Dentro do processo de regulação são estabelecidas novas regras para adequar a participação dos municípios com menos de vinte mil habitantes e praticamente são fechados os pequenos hospitais de menos de cinqüenta leitos, embora alguns tenham sido transformados em centros de acolhimento e tratamento de pacientes crônicos e ou fora de possibilidade terapêutica e não elegíveis para o atendimento domiciliar.
Na área da saúde mental a descriminalização do uso de drogas, transforma o problema da droga-adicção em uma questão sanitária que deve ser enfrentada pelos setores público e privado com o uso de ações ambulatoriais e internações voluntárias.
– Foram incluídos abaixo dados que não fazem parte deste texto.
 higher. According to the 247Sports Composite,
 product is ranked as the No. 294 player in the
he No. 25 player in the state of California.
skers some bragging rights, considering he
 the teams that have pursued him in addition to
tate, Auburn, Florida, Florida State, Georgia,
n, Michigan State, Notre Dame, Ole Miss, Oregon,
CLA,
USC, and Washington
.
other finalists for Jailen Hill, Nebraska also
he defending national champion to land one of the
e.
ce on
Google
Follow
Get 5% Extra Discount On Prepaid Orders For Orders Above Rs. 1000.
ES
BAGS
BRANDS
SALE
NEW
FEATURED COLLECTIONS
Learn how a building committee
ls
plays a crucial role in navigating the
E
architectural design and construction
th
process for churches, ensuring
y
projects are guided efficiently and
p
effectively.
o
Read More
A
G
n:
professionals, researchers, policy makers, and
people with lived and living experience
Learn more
O uso da evidência clinica para incorporar novas tecnologias, inclusive pelo setor privado é operado por uma nova agência governamental e promove importantes economias. Os principais indicadores de saúde melhoram, mas a morbi-mortalidade continua expressando uma inaceitável diferença entre os diversos grupos de renda. A questão da equidade ainda é um imenso desafio a ser enfrentado. Pobres e negros morrem mais de enfermidades onde se está conseguindo grandes vitórias como o infarto, o AVC e o câncer.
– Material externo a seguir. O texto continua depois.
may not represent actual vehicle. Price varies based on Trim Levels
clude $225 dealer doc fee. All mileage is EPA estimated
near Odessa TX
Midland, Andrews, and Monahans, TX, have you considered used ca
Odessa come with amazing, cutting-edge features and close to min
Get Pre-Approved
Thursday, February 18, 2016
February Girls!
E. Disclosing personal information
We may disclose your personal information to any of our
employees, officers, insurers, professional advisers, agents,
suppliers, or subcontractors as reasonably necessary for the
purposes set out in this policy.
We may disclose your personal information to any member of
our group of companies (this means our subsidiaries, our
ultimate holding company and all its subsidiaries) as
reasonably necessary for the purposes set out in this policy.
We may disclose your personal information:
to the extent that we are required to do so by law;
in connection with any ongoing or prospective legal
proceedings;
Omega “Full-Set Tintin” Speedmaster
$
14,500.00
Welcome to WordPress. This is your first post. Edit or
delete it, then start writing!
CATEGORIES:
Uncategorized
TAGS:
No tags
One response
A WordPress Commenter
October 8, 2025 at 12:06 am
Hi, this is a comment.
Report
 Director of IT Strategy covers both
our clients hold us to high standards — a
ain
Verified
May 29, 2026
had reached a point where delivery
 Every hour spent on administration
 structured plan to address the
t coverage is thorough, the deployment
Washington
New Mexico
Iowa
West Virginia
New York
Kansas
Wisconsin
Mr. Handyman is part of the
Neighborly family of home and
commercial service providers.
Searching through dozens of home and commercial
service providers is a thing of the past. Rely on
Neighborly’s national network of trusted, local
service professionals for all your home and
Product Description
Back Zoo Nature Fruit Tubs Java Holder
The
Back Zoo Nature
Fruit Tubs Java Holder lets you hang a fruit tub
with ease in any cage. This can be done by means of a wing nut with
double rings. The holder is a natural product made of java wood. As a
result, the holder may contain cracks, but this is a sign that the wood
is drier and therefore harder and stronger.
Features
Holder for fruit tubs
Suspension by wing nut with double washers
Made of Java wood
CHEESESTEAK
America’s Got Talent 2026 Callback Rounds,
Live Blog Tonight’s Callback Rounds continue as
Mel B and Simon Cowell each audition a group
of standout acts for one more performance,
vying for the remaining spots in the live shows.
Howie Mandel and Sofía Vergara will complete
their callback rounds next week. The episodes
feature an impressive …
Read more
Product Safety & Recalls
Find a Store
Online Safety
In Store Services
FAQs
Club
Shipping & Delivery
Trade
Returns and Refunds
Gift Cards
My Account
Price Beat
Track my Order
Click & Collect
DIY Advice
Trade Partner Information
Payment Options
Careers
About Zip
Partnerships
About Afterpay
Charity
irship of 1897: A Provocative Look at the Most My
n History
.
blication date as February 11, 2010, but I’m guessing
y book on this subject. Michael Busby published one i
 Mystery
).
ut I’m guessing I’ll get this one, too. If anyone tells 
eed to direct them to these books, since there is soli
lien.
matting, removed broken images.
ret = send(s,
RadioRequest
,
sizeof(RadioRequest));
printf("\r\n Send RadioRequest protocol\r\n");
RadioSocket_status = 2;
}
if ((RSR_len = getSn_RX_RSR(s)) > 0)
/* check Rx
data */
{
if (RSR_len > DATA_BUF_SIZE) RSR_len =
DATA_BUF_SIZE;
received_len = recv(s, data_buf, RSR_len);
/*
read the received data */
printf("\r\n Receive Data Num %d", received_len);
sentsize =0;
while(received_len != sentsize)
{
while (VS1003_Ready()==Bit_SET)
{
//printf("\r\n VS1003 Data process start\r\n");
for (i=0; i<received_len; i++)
O sistema de saúde está sendo reconstruído com base em um processo de construção de redes regionais de atenção mesclando o público e privado com base em negociações mediadas pelos Conselhos Gestores e pelas instâncias regionais das Comissões Bipartites. O instrumento predominante é o da regulação em um ambiente de transparência pública acompanhado pelo Ministério Público e pela ação dos Tribunais de Contas.
Será que exagerei na dose da utopia? Acho que não. Acredito que estamos caminhando no sentido de construir um mundo melhor para viver nele e não dele. E acho que o componente fundamental que temos que introduzir para construir esse futuro é compromisso social com a transformação que queremos. Caminhemos.